David L. Chandler is a freelance writer and author who has been writing about
science since 1975. He worked for the Boston Globe from 1980 to 2001, and
was the Globe's principal science writer from the 1983 inception of the paper's
weekly science section (initially Sci-Tech, later Health/Science) until he
left to pursue book and magazine projects in 2001. He covers the space program,
astronomy, physics, earth sciences, computers, and other areas of science
and technology.
He has written two books: ``Life on Mars'' (NY: E.P. Dutton, 1979) and ``Access
II: The Independent Producer's Handbook of Satellite Communications'' (co-author
with Joseph Bakan; National Endowment for the Arts, 1981), and has written
articles on science for New Scientist, Wired, Smithsonian, Sky & Telescope,
Astronomy, Technology Review, the Boston Globe Magazine, The Atlantic Monthly,
Boston magazine, Innovation magazine, Hispanic Engineer and PC Computing.
His approximately 2,000 Boston Globe stories were distributed by the Knight-Ridder
wire service and have appeared in dozens of newspapers throughout the US
and in several other countries, including the Chicago Tribune, Baltimore
Sun, Houston Chronicle, Philadelphia Enquirer, San Francisco Examiner and
Miami Herald, newspapers with a total circulation of over five million.
He has received the Media Award of the American Institute of Aeronautics
and Astronautics and the Award of Excellence of the Aviation/Space Writers'
Association. He was listed in the Forbes MediaGuide directory of the 500
most influential journalists, and one of his stories was selected by the
MediaGuide as one of the ten best science stories of the year (1993). He
has been listed in Who's Who in America, Who's Who in Science and Technology,
and Who's Who in Entertainment. One of his articles was listed in "America's Best Science and Nature Writing, 2003."
He was at the Massachusetts Institute of Technology, 1999-2000, on a Knight
Science Journalism Fellowship, and has since served as a judge for the fellowship's
application process (for a mini-fellowship on genetics).
In addition to writing, Chandler has avidly pursued photography for more
than 30 years, and whenever possible has provided both text and photos for
his magazine articles.
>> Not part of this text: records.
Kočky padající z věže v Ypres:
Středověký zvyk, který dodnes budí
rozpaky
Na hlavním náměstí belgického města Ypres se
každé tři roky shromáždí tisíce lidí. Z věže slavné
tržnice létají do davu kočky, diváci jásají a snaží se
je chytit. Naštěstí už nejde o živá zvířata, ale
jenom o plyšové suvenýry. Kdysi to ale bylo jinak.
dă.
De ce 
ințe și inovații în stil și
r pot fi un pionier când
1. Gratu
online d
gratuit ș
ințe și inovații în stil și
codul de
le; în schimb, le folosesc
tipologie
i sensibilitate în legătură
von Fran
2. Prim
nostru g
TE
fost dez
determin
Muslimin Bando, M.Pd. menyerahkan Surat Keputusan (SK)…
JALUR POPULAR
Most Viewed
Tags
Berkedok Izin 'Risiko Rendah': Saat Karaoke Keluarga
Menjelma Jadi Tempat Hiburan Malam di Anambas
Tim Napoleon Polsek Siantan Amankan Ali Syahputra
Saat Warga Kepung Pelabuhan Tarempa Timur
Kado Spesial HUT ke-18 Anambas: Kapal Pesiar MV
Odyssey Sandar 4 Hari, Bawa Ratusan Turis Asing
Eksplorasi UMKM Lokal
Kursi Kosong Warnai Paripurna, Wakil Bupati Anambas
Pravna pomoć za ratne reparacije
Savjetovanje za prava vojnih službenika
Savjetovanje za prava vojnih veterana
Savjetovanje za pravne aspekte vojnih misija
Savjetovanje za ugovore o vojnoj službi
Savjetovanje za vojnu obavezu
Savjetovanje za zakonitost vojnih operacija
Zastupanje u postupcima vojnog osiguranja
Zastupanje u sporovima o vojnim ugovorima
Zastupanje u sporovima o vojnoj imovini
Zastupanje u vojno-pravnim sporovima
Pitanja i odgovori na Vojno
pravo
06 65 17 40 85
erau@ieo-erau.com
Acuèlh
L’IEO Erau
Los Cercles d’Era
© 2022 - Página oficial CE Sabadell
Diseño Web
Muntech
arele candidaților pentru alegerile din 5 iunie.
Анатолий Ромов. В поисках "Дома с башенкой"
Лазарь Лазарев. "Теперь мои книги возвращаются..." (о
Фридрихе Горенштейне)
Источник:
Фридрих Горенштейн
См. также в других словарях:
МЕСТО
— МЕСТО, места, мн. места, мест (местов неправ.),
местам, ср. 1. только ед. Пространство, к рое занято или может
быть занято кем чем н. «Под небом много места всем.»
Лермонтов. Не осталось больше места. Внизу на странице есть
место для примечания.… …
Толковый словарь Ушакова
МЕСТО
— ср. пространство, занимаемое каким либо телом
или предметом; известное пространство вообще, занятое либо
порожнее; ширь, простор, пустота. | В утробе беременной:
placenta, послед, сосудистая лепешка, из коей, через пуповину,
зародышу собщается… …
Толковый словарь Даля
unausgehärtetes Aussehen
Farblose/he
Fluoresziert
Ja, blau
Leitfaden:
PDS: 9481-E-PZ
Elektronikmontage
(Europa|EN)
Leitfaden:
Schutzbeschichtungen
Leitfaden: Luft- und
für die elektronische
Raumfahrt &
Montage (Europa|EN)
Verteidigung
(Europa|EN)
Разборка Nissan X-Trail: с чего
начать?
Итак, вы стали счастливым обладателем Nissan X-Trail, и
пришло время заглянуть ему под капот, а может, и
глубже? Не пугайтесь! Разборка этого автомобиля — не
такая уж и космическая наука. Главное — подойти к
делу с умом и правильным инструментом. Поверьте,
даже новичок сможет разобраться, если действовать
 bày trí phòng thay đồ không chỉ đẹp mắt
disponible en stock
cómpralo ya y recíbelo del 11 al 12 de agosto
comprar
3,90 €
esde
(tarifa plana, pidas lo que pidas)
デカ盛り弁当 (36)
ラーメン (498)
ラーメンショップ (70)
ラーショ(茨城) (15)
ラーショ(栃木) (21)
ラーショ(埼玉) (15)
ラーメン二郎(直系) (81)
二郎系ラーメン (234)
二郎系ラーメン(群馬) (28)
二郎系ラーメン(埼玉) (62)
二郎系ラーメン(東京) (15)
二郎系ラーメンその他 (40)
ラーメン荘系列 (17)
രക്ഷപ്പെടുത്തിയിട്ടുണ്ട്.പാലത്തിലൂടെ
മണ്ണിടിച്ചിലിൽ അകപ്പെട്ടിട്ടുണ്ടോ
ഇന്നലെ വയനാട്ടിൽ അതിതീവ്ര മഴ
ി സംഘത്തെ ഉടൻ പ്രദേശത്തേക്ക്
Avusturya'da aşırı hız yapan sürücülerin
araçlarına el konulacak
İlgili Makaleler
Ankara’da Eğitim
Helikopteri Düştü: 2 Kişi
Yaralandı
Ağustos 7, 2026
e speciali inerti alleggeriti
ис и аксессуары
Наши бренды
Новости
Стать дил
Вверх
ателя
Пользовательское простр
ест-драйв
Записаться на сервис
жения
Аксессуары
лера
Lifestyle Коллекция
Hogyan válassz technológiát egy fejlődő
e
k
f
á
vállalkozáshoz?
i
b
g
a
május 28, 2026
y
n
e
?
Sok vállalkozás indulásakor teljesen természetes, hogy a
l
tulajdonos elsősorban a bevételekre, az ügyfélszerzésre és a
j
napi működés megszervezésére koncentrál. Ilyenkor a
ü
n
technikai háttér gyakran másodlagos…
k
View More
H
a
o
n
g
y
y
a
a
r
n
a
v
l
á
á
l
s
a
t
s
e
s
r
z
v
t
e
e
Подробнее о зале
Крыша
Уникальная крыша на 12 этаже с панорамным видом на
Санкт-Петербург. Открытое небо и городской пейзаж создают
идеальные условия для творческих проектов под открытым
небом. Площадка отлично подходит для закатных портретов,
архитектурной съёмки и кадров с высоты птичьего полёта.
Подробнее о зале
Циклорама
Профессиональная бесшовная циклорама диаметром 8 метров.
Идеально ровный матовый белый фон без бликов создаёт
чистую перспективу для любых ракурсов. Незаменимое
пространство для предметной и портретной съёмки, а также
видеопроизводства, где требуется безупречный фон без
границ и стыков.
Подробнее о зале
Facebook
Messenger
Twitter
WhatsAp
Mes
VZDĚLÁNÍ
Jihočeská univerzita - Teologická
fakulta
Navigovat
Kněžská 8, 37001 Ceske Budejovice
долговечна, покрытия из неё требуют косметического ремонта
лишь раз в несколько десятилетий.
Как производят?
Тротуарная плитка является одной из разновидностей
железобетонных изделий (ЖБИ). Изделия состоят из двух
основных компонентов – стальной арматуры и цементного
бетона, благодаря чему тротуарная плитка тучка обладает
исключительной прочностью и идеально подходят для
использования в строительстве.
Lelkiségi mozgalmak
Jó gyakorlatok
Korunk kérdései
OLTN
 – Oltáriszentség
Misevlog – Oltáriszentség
He has had two published magazine covers (Boston Globe
Sunday Magazine, New Age) and photos in the Boston Globe, Boston Tab, The
Phoenix, The Real Paper, The News (Boston University) and the book "Reggae
Bloodlines" (Doudleday, 1975).
Chandler has made numerous television, radio and public-speaking appearances.
He appeared dozens of times on the New England Cable News network's daily
newscasts and special programs, on several radio talk shows, on a panel discussion
on astronomy on the Boston PBS affiliate, WGBH, and other programs. He has
given invited talks or participated in panel discussions at the Harvard School
of Public Health, Wellesley College (keynote speaker for Chemistry Department
Annual Banquet), Brandeis University, Boston University, the Massachusetts
Institute of Technology, and Tufts University. He has also spoken to both
grade-school and high-school classes, as well as college science writing
classes.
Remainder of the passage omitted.